Instructions to follow:
Copy each line from the entries that the word "GERES" appears in.

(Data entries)
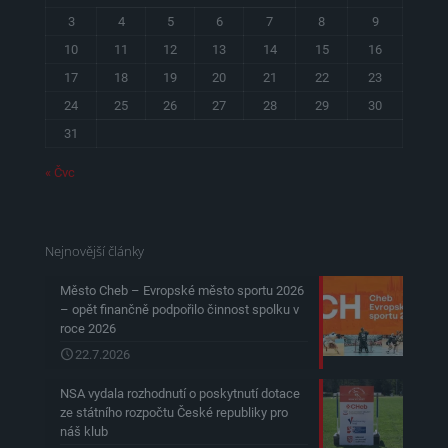
3
4
5
6
7
8
9
10
11
12
13
14
15
16
17
18
19
20
21
22
23
24
25
26
27
28
29
30
31
« Čvc
Nejnovější články
Město Cheb – Evropské město sportu 2026
– opět finančně podpořilo činnost spolku v
roce 2026
22.7.2026
NSA vydala rozhodnutí o poskytnutí dotace
ze státního rozpočtu České republiky pro
náš klub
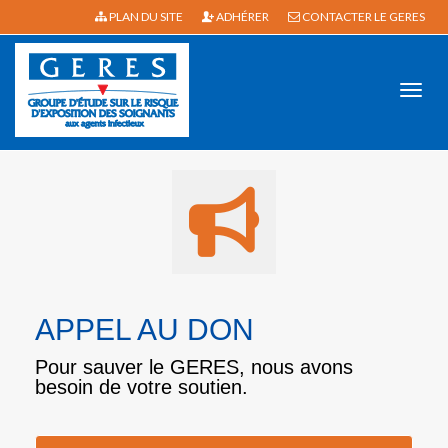
PLAN DU SITE
ADHÉRER
CONTACTER LE GERES
Active
APPEL AU DON
Pour sauver le GERES, nous avons
besoin de votre soutien.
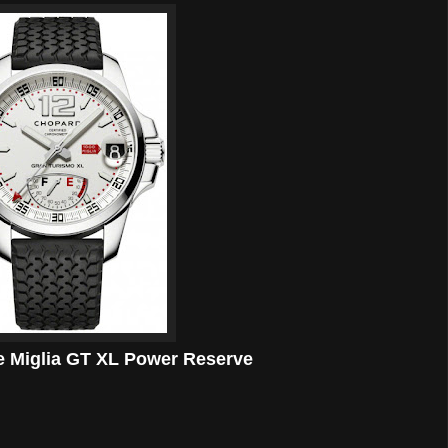
e Miglia GT XL Power Reserve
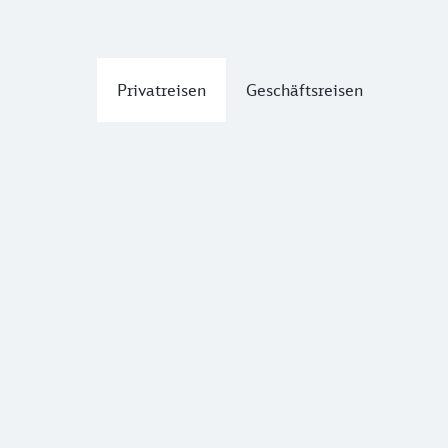
Privatreisen
Geschäftsreisen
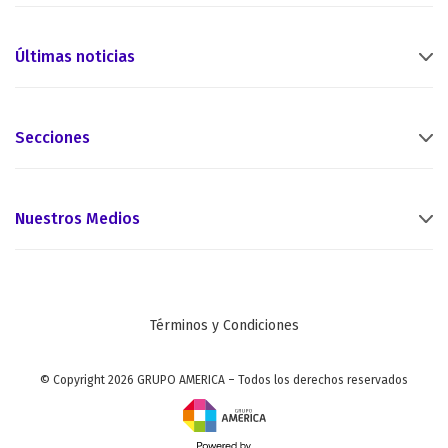
Últimas noticias
Secciones
Nuestros Medios
Términos y Condiciones
© Copyright 2026 GRUPO AMERICA – Todos los derechos reservados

Result of the task:
CONTACTER LE GERES
Pour sauver le GERES, nous avons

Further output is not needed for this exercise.